Later in the morning, we, Nikos, Naxos, and I, took the Faneromeni’s dinghy to the town of Hydra. We walked in its charming streets and visited the Nautical Museum where they had a special exhibit on Averoff the first Greek Navy cruiser which was very active during the Balkan Wars and World War I. The director of the museum is a friend of Nikos and she is currently fund raising to support the restoration of Elleni a 20 m perama caïque built by Mytelineos, the same shipwright as the Faneromeni. Elleni is registered in Hydra with registration number of 167 while Faneromeni, also registered in Hydra, with 177.
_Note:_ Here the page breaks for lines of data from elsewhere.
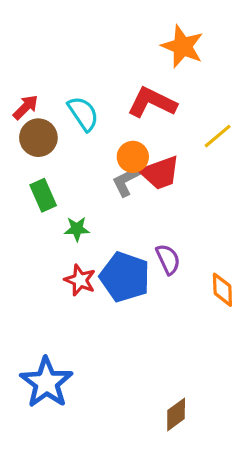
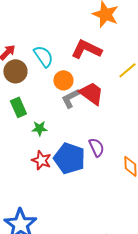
orange circle: (133, 157) -> (63, 80), moved
red trapezoid: (160, 173) -> (91, 93), turned -124

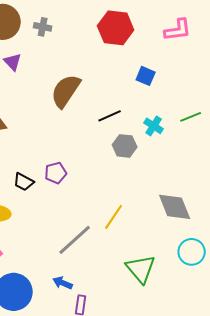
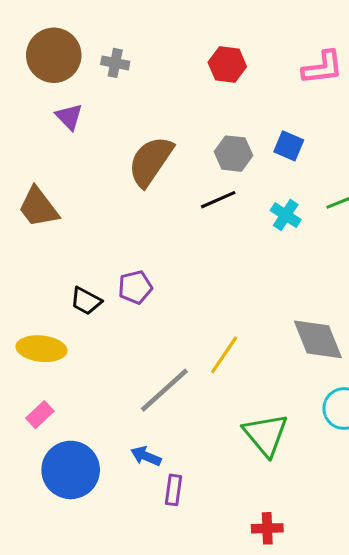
red hexagon: (116, 28) -> (227, 64), size x0.7
blue square: (146, 76) -> (289, 146), moved
gray hexagon: (125, 146) -> (233, 154), moved

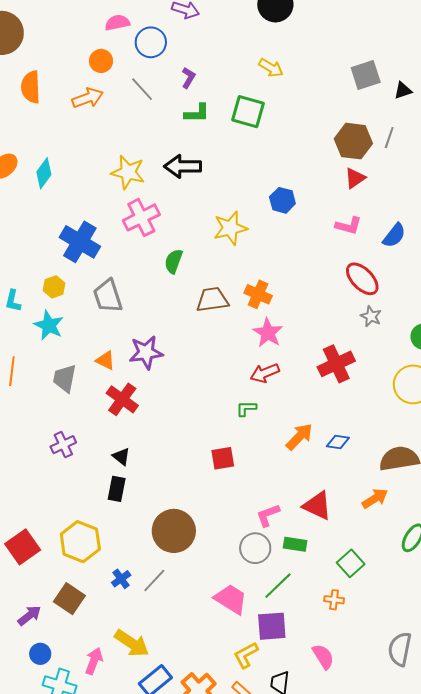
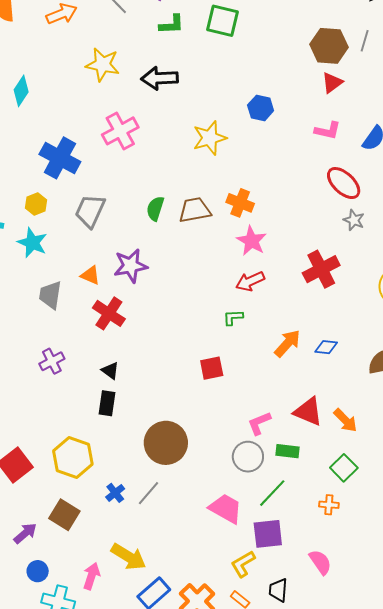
yellow star: (128, 172) -> (103, 65), moved
green semicircle: (174, 261) -> (155, 209), moved
gray trapezoid: (108, 296) -> (90, 211), turned 45
orange arrow: (375, 498) -> (345, 420), moved, turned 80

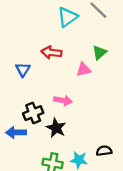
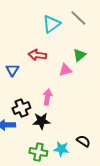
pink arrow: (63, 100) -> (47, 97), turned -91
black star: (56, 128) -> (41, 121), turned -30
black semicircle: (104, 151) -> (83, 141), turned 40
After we returned to the boats we spent a leisurely afternoon. The cove was very calm and peaceful save for the wakes of the water taxis that occasionally zoomed by at high speeds completely oblivious to anchored yachts. The only dark cloud in the horizon was the e-mail I received from my friend and ex-colleague Dr. Christoph Mahle informing me that our mutual friend and ex-colleague Dr. Geoff Hyde has been diagnosed with cancer and is undergoing an operation. This sad news combined with last week’s terrorist attacks have saddened me a great deal.
The barometer was up to 1012 mB from yesterday’s 1007. The Navtex forecast was favorable and most likely I will be leaving Hydra early in the morning.
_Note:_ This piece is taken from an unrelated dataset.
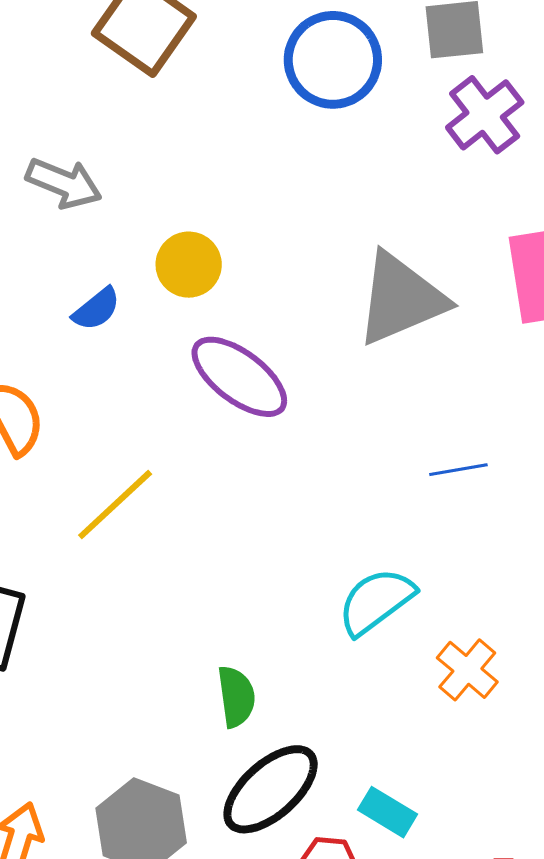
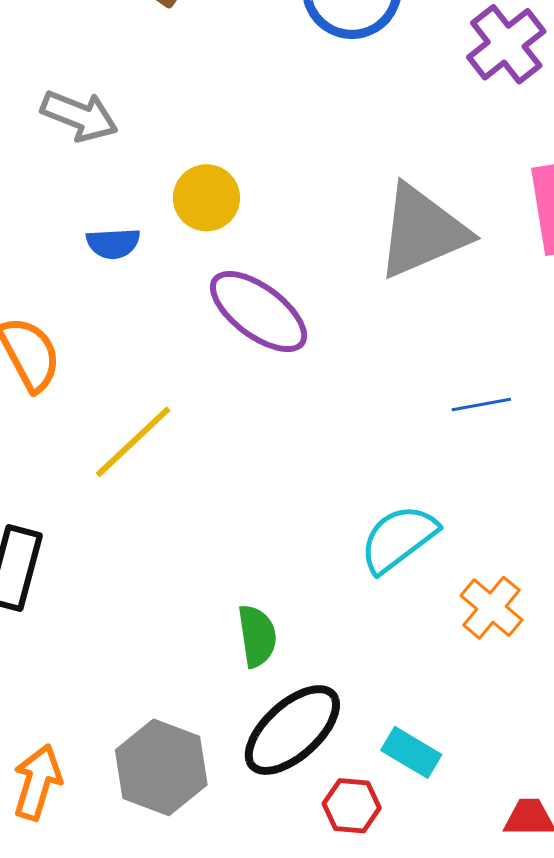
blue semicircle: (96, 309) -> (113, 243), turned 36

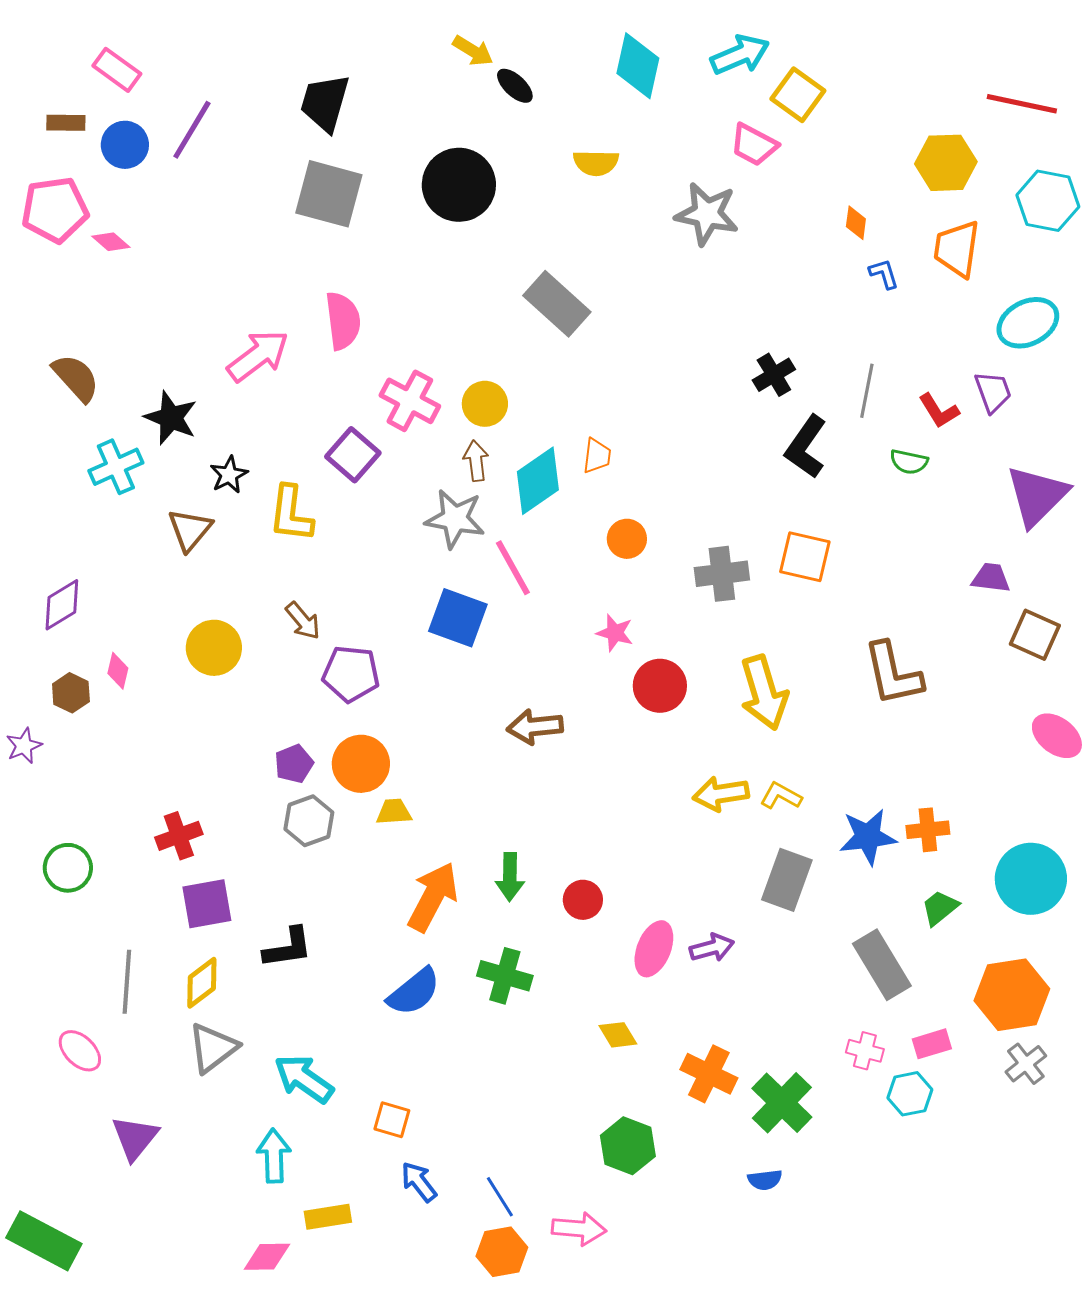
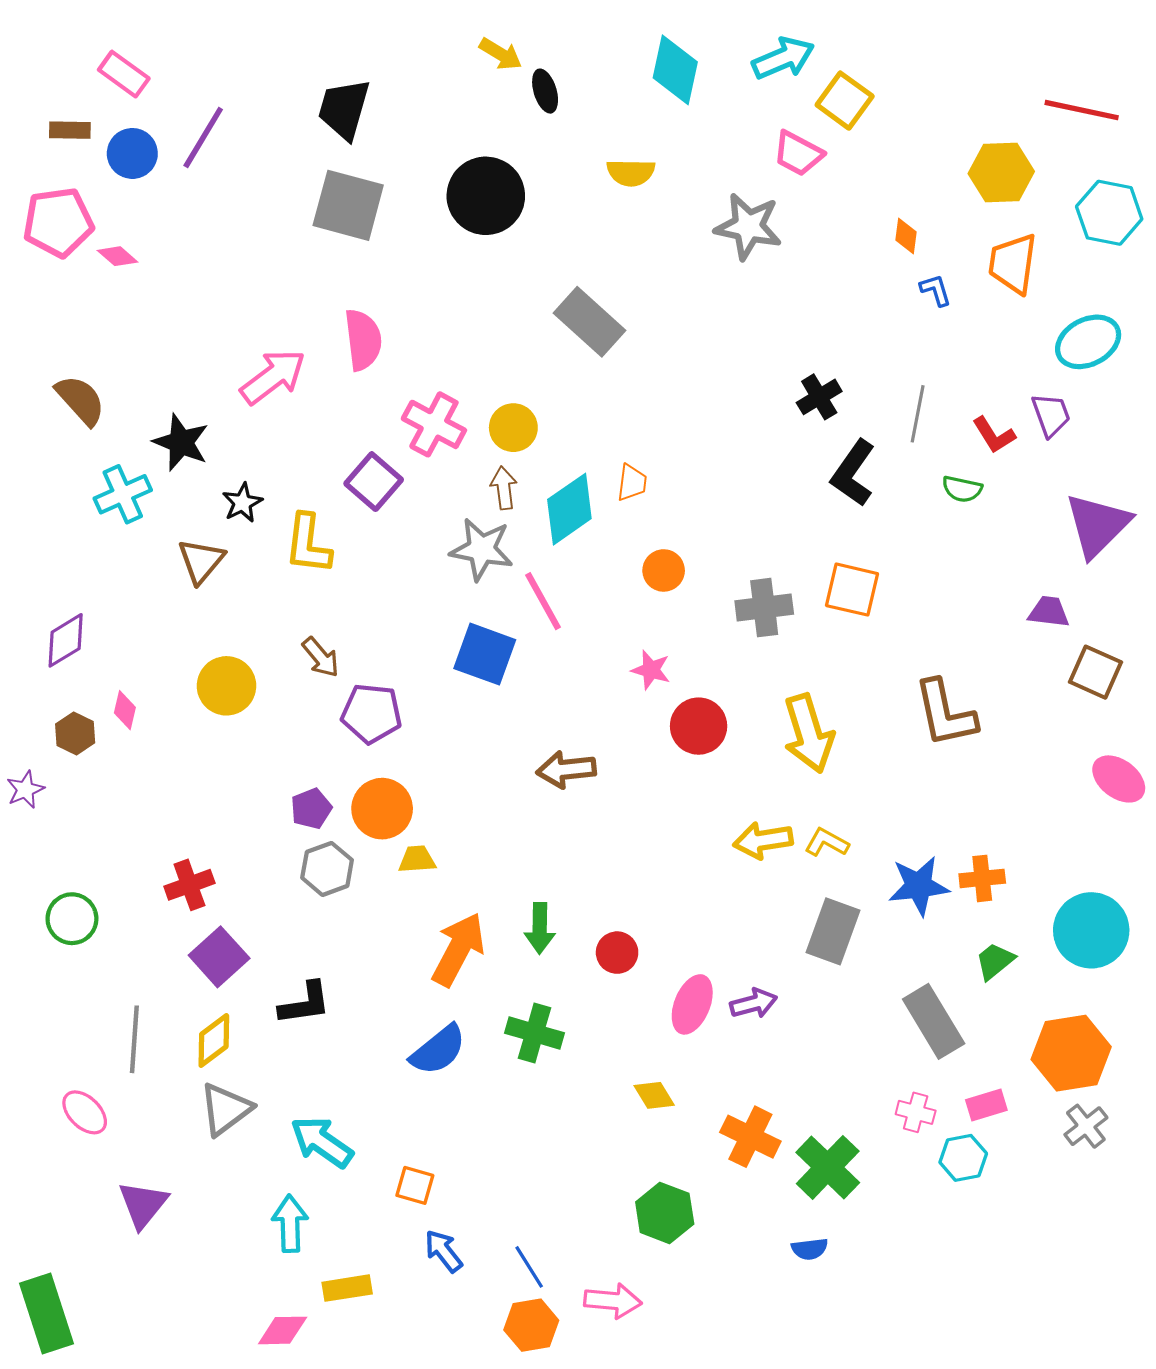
black ellipse: (515, 86) -> (545, 91), turned 30
purple square: (207, 904) -> (219, 957), turned -32
green rectangle: (44, 1241) -> (47, 1313), turned 44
Around 9 PM, since it was so calm, we took Nikos’ inflatable dinghy for a ride of about 2 M towards the town. We sat by a seaside restaurant and had an excellent dinner of barbounia (red mullet) and fresh calamaria (squid). These last have become very rare in the last few years in Greece.
After returning to Thetis, I raised the zodiac in preparation of an early departure to take advantage of the good weather. My plan was to sail to Finikas in Syros and be closer to Leros where Thetis will spend her winter. I set the alarm for 1:30 AM.